Monday, July 12, 2010

Duets, sparkling

Went to the launch of Duets, a chapbook project that pits (?) a NZ poet against a US one.
Edited by my friend Alice Miller and featuring Sam Sampson, Joan Fleming and James Brown from the NZ side.

All good and all very different obviously. A nice selection I think. A couple of poems James read were particularly great, he started off by deprecatingly proclaiming himself "New Zealand's foremost writer of light verse." His poems were simple and funny, but mainly so tight, like little balls of poetry rolling down a hill, but not a scary hill, a nice gentle undulating one. There was poem that stood out from the rest, he decided to use the same phrase (the green plastic toy) in every sentence. It was amazing, read aloud anyway. Such a crazy constraint and what impressive skill to pull it off in the way he did. I won't give it away. You'll have to read it or better yet buy the chapbook. Anyway, there was some really interesting and varied stuff, Joan and Sam were great and a typically incisive intro by Bill Manhire too.

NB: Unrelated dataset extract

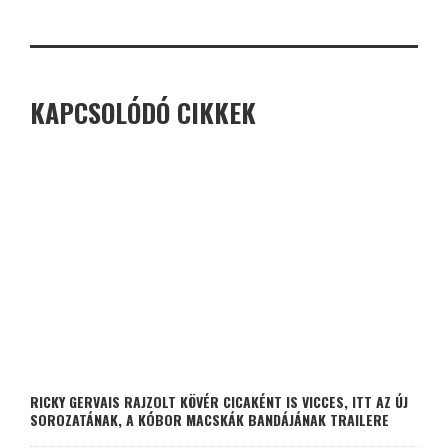
KAPCSOLÓDÓ CIKKEK
RICKY GERVAIS RAJZOLT KÖVÉR CICAKÉNT IS VICCES, ITT AZ ÚJ
SOROZATÁNAK, A KÓBOR MACSKÁK BANDÁJÁNAK TRAILERE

Obviously the old chapbook budget didn't stretch to flying the American writers over, so when I get my hands on some copies I'll report back on them. I can't even remember exactly who they were, except Dora Malech was one of them (definitely got to get one of those) and an Andew someone? Anyway, stay tuned for those.

What a great way to start the week!

1 comment:

  1. It was a great launch. I like your description of James Brown's work as "little balls of poetry." I've been thinking about constraints recently as I don't really use them but they do produce some really interesting work.